Keberhasilan MegaETH akan sangat bergantung pada kemampuannya menunaikan janji teknis sambil menunjukkan kematangan operasional dalam mengelola jaringan blockchain skala besar. Pembelajaran dari peluncuran USDm akan menjadi kunci saat proyek melangkah ke perilisan beta mainnet dan seterusnya.
MegaETH mengembalikan semua dana pre-deposit karena eksekusi fundraising yang tidak optimal. Masalah teknis dan kesalahan operasional, termasuk SaleUUID yang salah dan batas KYC yang ketat, membuat proses fundraising kacau, sehingga seluruh dana harus dikembalikan.
'Eksekusi tidak rapi' MegaETH mengacu pada kegagalan memenuhi layanan dan komitmen yang dijanjikan, sehingga diputuskan seluruh dana pre-deposit dikembalikan kepada pengguna yang terdampak.
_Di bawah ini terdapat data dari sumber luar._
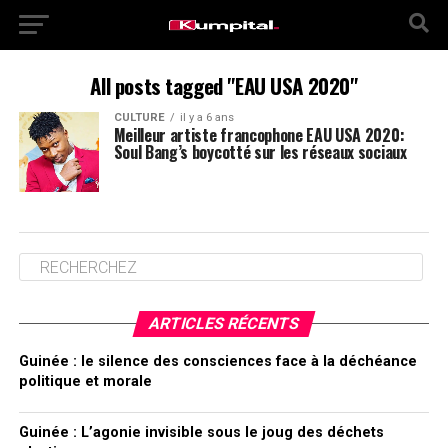
All posts tagged "EAU USA 2020"
CULTURE
il y a 6 ans
Meilleur artiste francophone EAU USA 2020:
Soul Bang’s boycotté sur les réseaux sociaux
ARTICLES RÉCENTS
Guinée : le silence des consciences face à la déchéance
politique et morale
Guinée : L’agonie invisible sous le joug des déchets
Untuk mengajukan pengembalian dana, gunakan smart contract baru setelah audit selesai. Dana akan dikembalikan segera. Bridge akan dibuka kembali untuk pertukaran USDC dan USDm sebelum peluncuran mainnet Frontier.
Pengembalian dana MegaETH akan dimulai setelah 5 November. Pengguna dengan bid di bawah $0,0999 akan menerima pengembalian otomatis. Waktu pasti pemrosesan pengembalian belum diumumkan secara resmi.
Pengembalian prepayment dikirimkan dalam mata uang kripto asli yang digunakan saat deposit. Tidak ada biaya tambahan untuk proses pengembalian dana.
MegaETH tetap berkomitmen pada roadmap, meski mengalami kendala eksekusi. Tim tengah menerapkan langkah perbaikan, memperkuat proses operasional, dan membangun kembali kepercayaan komunitas. Rencana ke depan meliputi peningkatan protokol, perluasan ekosistem, dan penguatan tata kelola untuk mencegah kejadian serupa.